Sappiamo che il liberismo ha attecchito anche grazie allo sfacelo dei regimi socialisti. Un evento che ha fatto vergognare come ladri i dirigenti della sinistra e li ha indotti, per reazione, a diventare i più strenui sostenitori del mercato. Ma non possiamo continuare all’infinito a strisciare per terra per la vergogna degli errori dei padri ed è arrivato il momento di riaprire un dibattito serio sul ruolo del mercato e del pubblico. La posizione dei liberisti è nota: il pubblico si deve occupare del meno possibile e quando se ne occupa deve avvalersi della collaborazione delle imprese private. Non a caso perfino l’attività militare è in parte delegata ai mercenari. Ma noi dobbiamo avere il coraggio di dire che il mercato può andare bene per ciò che non intacca la dignità delle persone: le collane, i costumi da bagno, i profumi, le automobili. In una parola può andare bene per i desideri, ma non per i diritti. Questo è il discrimine fra mercato ed economia pubblica.

I diritti non sono optional legati al censo, all’età o al sesso. La salute, l’istruzione, l’alloggio, i trasporti, ma anche le quote vitali di acqua, cibo, energia, vestiario, spettano a tutti, ricchi e poveri, giovani e vecchi, uomini e donne, bianchi e neri. I diritti sono la nostra seconda pelle. Ci appartengono come il nostro nome e cognome. Ci spettano per il fatto stesso di esistere. Nasciamo col diritto a vivere, nutrirci, coprirci, curarci, istruirci, muoverci, comunicare. Proprio perché non dipendono dalla nostra ricchezza, non appartengono al mercato.

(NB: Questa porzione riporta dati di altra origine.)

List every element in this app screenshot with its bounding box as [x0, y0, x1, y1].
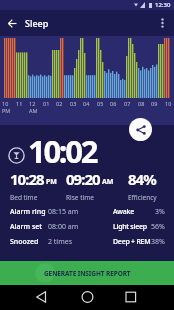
button[interactable]: [129, 118, 152, 141]
staticText: Sleep: [25, 17, 49, 29]
staticText: 11: [16, 100, 23, 107]
staticText: Deep + REM: [113, 237, 151, 247]
staticText: Alarm ring: [10, 207, 46, 217]
staticText: 10: [2, 100, 9, 107]
staticText: 38%: [151, 237, 165, 247]
button[interactable]: [8, 19, 17, 28]
staticText: 04: [83, 100, 90, 107]
staticText: Bed time: [10, 193, 38, 202]
staticText: 08:15 am: [48, 207, 79, 217]
staticText: Alarm set: [10, 222, 42, 232]
staticText: 08: [138, 100, 145, 107]
staticText: PM: [2, 107, 11, 114]
button[interactable]: [0, 285, 58, 310]
button[interactable]: [161, 18, 164, 28]
staticText: PM: [46, 177, 57, 187]
staticText: 01: [43, 100, 50, 107]
staticText: 3%: [155, 207, 165, 217]
staticText: 09: [151, 100, 158, 107]
button[interactable]: GENERATE INSIGHT REPORT: [0, 261, 174, 285]
staticText: 56%: [151, 222, 165, 232]
staticText: Rise time: [66, 193, 94, 202]
button[interactable]: [116, 285, 174, 310]
staticText: AM: [29, 107, 38, 114]
staticText: 09:20: [66, 169, 100, 189]
staticText: 05: [97, 100, 104, 107]
staticText: Snoozed: [10, 237, 39, 247]
staticText: 08:00 am: [48, 222, 79, 232]
button[interactable]: [58, 285, 116, 310]
staticText: AM: [102, 177, 114, 187]
staticText: Awake: [113, 207, 134, 217]
staticText: 10:28: [10, 169, 44, 189]
staticText: Light sleep: [113, 222, 147, 232]
staticText: 12: [29, 100, 36, 107]
staticText: 2 times: [48, 237, 73, 247]
staticText: 10:02: [28, 130, 97, 172]
staticText: Efficiency: [128, 193, 157, 202]
staticText: 03: [70, 100, 77, 107]
staticText: 07: [124, 100, 131, 107]
staticText: 12:30: [155, 1, 171, 9]
staticText: 02: [56, 100, 63, 107]
staticText: GENERATE INSIGHT REPORT: [44, 269, 131, 278]
staticText: 84%: [128, 169, 156, 189]
staticText: 10: [165, 100, 172, 107]
staticText: 06: [110, 100, 117, 107]
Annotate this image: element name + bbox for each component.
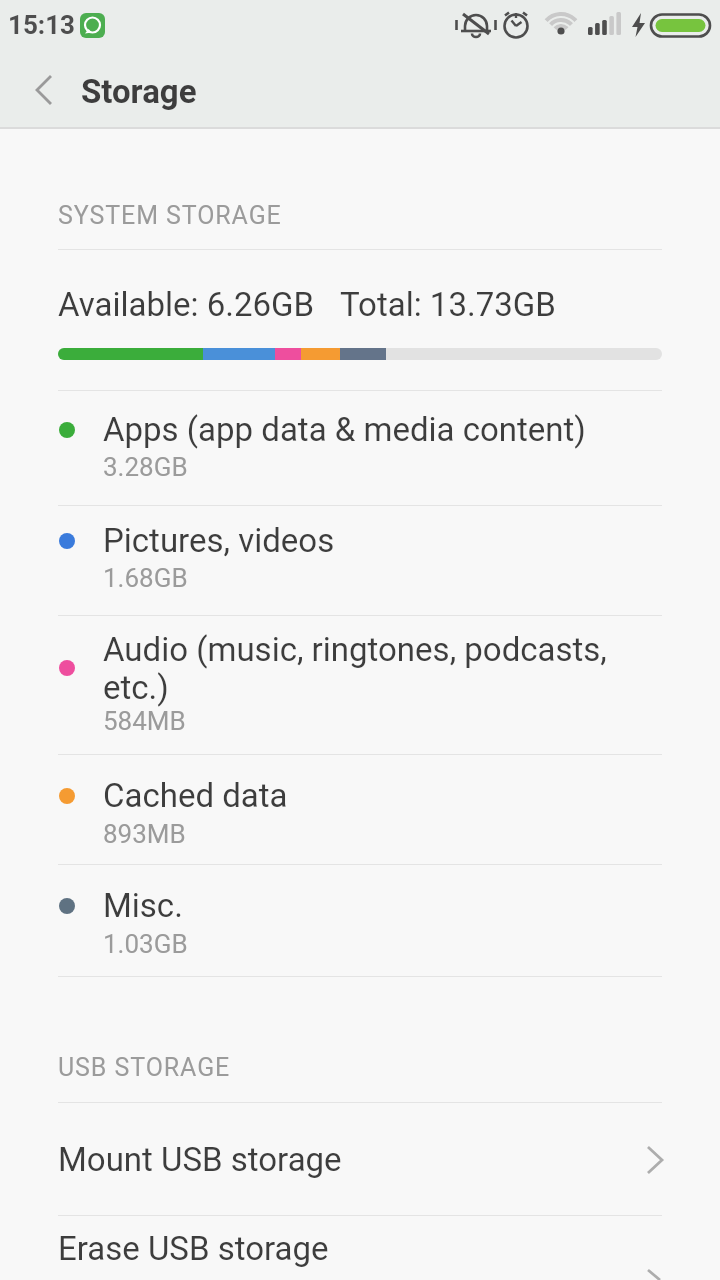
staticText: 584MB [103, 706, 186, 736]
button[interactable] [0, 391, 720, 505]
staticText: Cached data [103, 776, 288, 815]
staticText: Erase USB storage [58, 1229, 329, 1268]
button[interactable] [0, 506, 720, 615]
staticText: USB STORAGE [58, 1053, 231, 1082]
button[interactable] [0, 1103, 720, 1215]
staticText: 15:13 [8, 10, 76, 40]
staticText: 1.03GB [103, 929, 188, 959]
staticText: Available: 6.26GB [58, 285, 315, 324]
staticText: Apps (app data & media content) [103, 410, 586, 449]
staticText: 893MB [103, 819, 186, 849]
staticText: Audio (music, ringtones, podcasts, [103, 630, 607, 669]
button[interactable] [0, 616, 720, 754]
staticText: 3.28GB [103, 452, 188, 482]
staticText: Misc. [103, 886, 183, 925]
staticText: etc.) [103, 668, 169, 707]
staticText: Storage [81, 72, 197, 111]
staticText: Total: 13.73GB [340, 285, 556, 324]
staticText: 1.68GB [103, 563, 188, 593]
button[interactable] [0, 865, 720, 976]
button[interactable] [0, 1216, 720, 1280]
button[interactable] [20, 66, 68, 114]
staticText: SYSTEM STORAGE [58, 201, 282, 230]
staticText: Mount USB storage [58, 1140, 342, 1179]
staticText: Pictures, videos [103, 521, 335, 560]
button[interactable] [0, 755, 720, 864]
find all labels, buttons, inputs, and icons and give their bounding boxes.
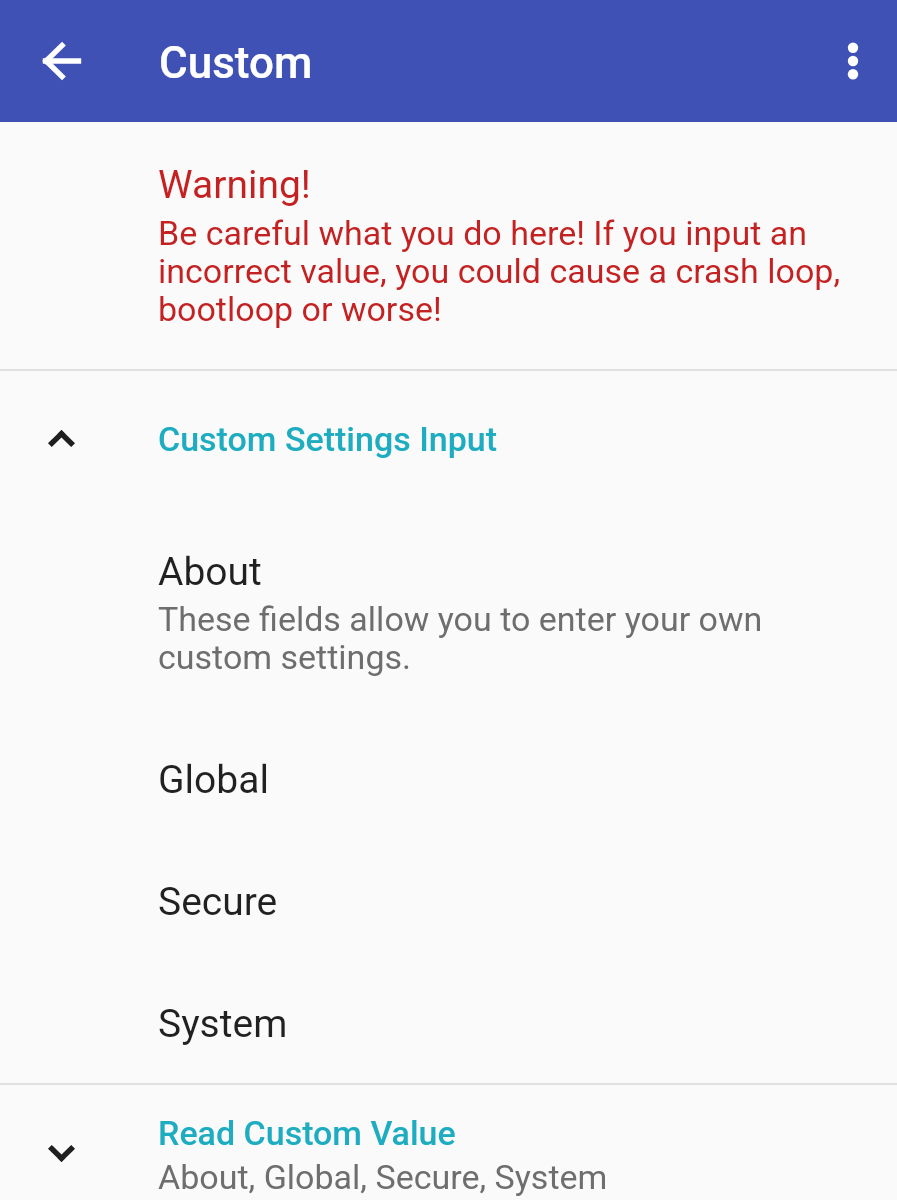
button[interactable]: Read Custom Value: [0, 1085, 897, 1200]
staticText: Read Custom Value: [158, 1113, 456, 1153]
button[interactable]: Navigate up: [17, 16, 107, 106]
button[interactable]: Secure: [0, 841, 897, 963]
staticText: Warning!: [158, 162, 311, 208]
button[interactable]: About: [0, 530, 897, 700]
staticText: Global: [158, 757, 269, 803]
staticText: System: [158, 1001, 288, 1047]
staticText: About: [158, 549, 262, 595]
staticText: About, Global, Secure, System: [158, 1157, 608, 1197]
staticText: Be careful what you do here! If you inpu…: [158, 213, 858, 330]
button[interactable]: More options: [813, 21, 893, 101]
button[interactable]: System: [0, 963, 897, 1085]
button[interactable]: Global: [0, 719, 897, 841]
staticText: Custom: [159, 37, 313, 89]
staticText: Custom Settings Input: [158, 419, 498, 459]
button[interactable]: Custom Settings Input: [0, 392, 897, 486]
staticText: Secure: [158, 879, 278, 925]
staticText: These fields allow you to enter your own…: [158, 599, 858, 678]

Il mercato è una grande macchina che soddisfa anche le voglie più bizzarre, ma a una condizione: che abbiate in tasca i soldi per pagare. Chi ha denaro da spendere è il grande benvenuto. Chi non ne ha è il grande rifiutato. Per questo dobbiamo gridare a gran voce che i diritti appartengono alla comunità che deve farsene carico attraverso un patto di solidarietà collettiva.

Il pubblico, la parola stessa lo dice, deve occuparsi di ciò che è di tutti ed oltre ai diritti deve occuparsi dei beni comuni: l’acqua, l’aria, i boschi, i fiumi, i mari. Li deve difendere con leggi severe affinché nessuno li deturpi. Li deve curare con servizi adeguati affinché siano salvaguardati. Li deve gestire con equità e giustizia affinché tutti ne possano godere.

Allora scrolliamoci di dosso i complessi di inferiorità e torniamo a riaffermare il primato dell’economia pubblica come l’economia di tutti. Riccardo Petrella ci ha ricordato che repubblica viene da res publica, che vuol dire la cosa pubblica. Allora non abbiamo molto da inventarci. Dobbiamo solo prendere le parole sul serio.